Collected data:

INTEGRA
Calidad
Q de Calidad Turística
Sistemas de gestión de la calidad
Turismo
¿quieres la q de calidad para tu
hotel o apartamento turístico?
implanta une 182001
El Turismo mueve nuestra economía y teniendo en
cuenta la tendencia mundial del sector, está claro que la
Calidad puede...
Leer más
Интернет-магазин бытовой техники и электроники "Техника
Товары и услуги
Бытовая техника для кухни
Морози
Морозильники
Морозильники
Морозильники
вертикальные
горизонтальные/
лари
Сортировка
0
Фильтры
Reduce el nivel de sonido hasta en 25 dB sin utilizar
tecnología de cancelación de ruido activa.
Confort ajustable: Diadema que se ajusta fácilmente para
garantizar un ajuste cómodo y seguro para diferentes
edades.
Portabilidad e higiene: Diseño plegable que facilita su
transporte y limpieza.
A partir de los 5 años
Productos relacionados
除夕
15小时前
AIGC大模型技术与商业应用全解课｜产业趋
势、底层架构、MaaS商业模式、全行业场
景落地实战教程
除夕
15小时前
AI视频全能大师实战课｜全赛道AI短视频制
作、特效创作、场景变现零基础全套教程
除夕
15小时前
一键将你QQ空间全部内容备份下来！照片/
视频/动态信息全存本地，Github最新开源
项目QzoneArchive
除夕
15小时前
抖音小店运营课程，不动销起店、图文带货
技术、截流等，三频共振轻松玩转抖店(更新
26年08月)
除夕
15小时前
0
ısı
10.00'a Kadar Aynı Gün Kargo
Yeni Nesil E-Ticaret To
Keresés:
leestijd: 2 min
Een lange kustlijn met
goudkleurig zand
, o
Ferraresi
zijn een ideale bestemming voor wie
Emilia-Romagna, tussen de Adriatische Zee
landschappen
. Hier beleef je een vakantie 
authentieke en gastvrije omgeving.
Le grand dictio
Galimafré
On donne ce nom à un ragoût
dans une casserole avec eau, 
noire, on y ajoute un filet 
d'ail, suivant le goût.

EXERCISE GOAL →
Among the entries, find each line that includes the string "Turismo" and copy it.

RESULT OF THE TASK →
Turismo
El Turismo mueve nuestra economía y teniendo en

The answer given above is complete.